Trente ans de relations entre peinture et politique en Chine
Au cours des trente dernières années, l’exceptionnelle croissance économique chinoise a généré de profondes mutations sociales et culturelles dans un pays à la culture plurimillénaire, mais qui resta dans l’ombre pendant plusieurs décennies. Au niveau social, l’émergence d’une classe moyenne et la multiplication du nombre de personnes fortunées (millionnaires et milliardaires) a créé une nouvelle catégorie de consommateurs. Au niveau culturel, le sentiment de fierté retrouvé et une émancipation très forte en comparaison avec la période de la Révolution culturelle permirent l’émergence de nombreux artistes. La rencontre de ces deux phénomènes a réveillé les innovations culturelles, picturales en particulier, enfouies pendant la période maoïste, faisant de la Chine un véritable laboratoire dans lequel la peinture est repensée, réinterprétée, et sert de véritable indicateur de l’état de la société chinoise. Ainsi, dès la mort de Mao Zedong, nous assistons à une véritable renaissance de l’art en Chine, qui se poursuit dans les années suivantes, et prend fin en marge des évènements de la place Tian Anmen en 1989, de nombreux artistes ayant soutenu les manifestations étudiantes. Mais 1989 est aussi l’année d’un « putsch esthétique » avec l’exposition « China/avant-garde » qui marque le début d’une nouvelle période, et une reconnaissance internationale qui ne tarde pas, notamment sous l’impulsion de riches acheteurs taiwanais ou hongkongais.
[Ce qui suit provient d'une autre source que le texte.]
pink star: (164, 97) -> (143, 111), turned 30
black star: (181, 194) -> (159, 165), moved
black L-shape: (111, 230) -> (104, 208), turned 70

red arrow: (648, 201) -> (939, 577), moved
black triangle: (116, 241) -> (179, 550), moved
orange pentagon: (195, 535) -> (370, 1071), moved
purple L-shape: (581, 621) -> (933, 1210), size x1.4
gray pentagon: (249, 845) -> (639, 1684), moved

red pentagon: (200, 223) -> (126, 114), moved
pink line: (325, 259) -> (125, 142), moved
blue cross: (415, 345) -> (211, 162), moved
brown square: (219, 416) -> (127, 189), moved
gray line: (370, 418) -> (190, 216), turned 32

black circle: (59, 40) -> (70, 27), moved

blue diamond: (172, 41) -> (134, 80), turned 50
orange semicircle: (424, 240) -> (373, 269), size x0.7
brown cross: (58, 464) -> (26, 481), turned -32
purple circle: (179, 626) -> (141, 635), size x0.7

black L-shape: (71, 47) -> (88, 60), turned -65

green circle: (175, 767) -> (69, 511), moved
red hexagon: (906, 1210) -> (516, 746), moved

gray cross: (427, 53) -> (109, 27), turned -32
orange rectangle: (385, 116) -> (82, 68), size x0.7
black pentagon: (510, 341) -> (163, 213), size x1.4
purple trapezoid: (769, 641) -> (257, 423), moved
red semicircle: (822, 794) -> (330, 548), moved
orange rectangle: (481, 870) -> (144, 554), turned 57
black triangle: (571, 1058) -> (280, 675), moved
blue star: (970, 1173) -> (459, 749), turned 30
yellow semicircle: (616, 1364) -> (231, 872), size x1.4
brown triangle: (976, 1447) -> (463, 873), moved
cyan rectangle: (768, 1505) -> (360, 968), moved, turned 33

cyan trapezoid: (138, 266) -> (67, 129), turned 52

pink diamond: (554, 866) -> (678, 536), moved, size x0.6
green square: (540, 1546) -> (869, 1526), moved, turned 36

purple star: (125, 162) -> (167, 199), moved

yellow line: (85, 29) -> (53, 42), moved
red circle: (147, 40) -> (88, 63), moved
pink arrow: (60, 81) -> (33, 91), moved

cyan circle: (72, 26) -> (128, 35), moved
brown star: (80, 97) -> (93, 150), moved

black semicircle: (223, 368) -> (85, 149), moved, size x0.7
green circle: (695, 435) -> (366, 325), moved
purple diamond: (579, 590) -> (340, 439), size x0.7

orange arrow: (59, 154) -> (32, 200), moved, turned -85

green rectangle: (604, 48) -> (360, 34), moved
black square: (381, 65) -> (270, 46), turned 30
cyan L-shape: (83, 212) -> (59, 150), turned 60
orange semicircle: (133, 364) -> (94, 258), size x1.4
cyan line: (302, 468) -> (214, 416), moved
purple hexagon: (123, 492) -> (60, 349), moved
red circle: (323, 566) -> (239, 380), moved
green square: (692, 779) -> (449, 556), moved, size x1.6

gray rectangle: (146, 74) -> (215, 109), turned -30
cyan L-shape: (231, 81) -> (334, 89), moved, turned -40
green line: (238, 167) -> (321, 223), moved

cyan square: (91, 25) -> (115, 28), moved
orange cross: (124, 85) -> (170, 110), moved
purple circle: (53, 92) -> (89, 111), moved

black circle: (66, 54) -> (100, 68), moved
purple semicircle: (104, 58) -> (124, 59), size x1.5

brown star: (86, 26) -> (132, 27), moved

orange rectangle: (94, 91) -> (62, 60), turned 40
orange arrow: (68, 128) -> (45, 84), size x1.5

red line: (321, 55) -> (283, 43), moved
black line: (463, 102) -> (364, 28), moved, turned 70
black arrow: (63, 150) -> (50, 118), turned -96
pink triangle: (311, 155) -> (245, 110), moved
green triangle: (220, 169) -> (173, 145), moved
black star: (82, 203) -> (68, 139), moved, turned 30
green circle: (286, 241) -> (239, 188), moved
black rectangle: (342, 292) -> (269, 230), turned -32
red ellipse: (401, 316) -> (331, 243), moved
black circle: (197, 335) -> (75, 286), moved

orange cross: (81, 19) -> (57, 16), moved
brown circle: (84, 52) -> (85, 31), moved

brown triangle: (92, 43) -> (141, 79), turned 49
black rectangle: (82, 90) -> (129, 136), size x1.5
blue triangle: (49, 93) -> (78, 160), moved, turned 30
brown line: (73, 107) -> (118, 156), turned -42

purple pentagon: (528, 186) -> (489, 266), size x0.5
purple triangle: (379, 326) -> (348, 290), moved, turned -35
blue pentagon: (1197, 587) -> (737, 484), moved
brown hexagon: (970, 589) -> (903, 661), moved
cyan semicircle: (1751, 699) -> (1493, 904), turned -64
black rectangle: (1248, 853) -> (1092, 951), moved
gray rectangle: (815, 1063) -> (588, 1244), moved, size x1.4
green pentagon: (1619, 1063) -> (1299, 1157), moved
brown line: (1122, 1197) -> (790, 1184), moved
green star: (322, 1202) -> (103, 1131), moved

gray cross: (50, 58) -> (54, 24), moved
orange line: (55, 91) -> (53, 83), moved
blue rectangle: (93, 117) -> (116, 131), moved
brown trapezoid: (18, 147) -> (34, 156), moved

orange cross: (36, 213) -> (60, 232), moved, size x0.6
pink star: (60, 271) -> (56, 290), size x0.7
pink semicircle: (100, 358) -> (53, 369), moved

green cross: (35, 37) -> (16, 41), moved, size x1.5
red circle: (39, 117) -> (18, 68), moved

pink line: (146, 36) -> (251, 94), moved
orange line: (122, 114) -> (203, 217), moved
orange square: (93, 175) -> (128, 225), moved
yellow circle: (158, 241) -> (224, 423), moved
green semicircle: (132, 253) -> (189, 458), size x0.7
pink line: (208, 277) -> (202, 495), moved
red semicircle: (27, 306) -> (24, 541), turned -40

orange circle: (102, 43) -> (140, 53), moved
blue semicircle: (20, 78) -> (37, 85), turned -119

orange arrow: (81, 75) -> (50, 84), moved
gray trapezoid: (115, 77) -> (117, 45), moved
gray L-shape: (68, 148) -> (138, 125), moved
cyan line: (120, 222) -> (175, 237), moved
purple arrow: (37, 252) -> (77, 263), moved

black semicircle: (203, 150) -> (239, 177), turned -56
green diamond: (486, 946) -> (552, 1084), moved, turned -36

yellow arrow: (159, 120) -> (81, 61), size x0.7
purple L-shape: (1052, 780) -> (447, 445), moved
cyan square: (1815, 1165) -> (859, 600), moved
Les autorités chinoises ont rapidement pris la mesure de ce que pouvait leur apporter les arts. La stratégie d’expansion de la Chine ne se limite en effet plus aujourd’hui aux réformes économiques et au développement, mais incorpore la culture, comme élément central du soft power chinois, et véritable vecteur de sa capacité à rayonner. La peinture chinoise suivit ainsi la trajectoire politique de la Chine. Timidement éveillée dans les années 1980 mais mal contrôlée, elle adopte un profil bas des les années 1990, respectant les souhaits de Deng Xiaoping, avant d’incarner le renouveau du nationalisme chinois à partir du début du XXIème siècle, avec notamment une envolée des prix de l’art chinois. L’histoire culturelle de la Chine depuis trente ans, c’est ainsi l’histoire d’une reconnaissance qui ne s’est pas faite sans heurts, mais qui traduit le renouveau d’un pays qui prend désormais la mesure de son immense potentiel.
Emmanuel Lincot, professeur à l’Institut Catholique de Paris et titulaire de la Chaire en Etudes chinoises contemporaines, est par ailleurs co-rédacteur en chef de la revue Monde chinois. Spécialiste reconnu de l’histoire culturelle chinoise contemporaine et auteur de plusieurs ouvrages sur le sujet, il livre dans un ouvrage complet une analyse d’une rare précision sur la reconnaissance des artistes dans une Chine contemporaine qui prend la mesure de leur utilité. Cet ouvrage est également un guide précieux sur le marché de l’art contemporain en Chine, et permet de mesurer l’ampleur d’un phénomène encore trop mal connu dans les pays occidentaux. En s’interrogeant sur le rapport entre peinture et pouvoir, il pose la question des mutations sociales de la Chine au cours des trois dernières décennies, et de la modernité à la chinoise. Un angle original et inédit pour traiter de l’évolution de la Chine.
Emmanuel Lincot, Peinture et pouvoir en Chine (1979-2009) : une histoire culturelle, Paris, You Feng, 2010, 328 pages.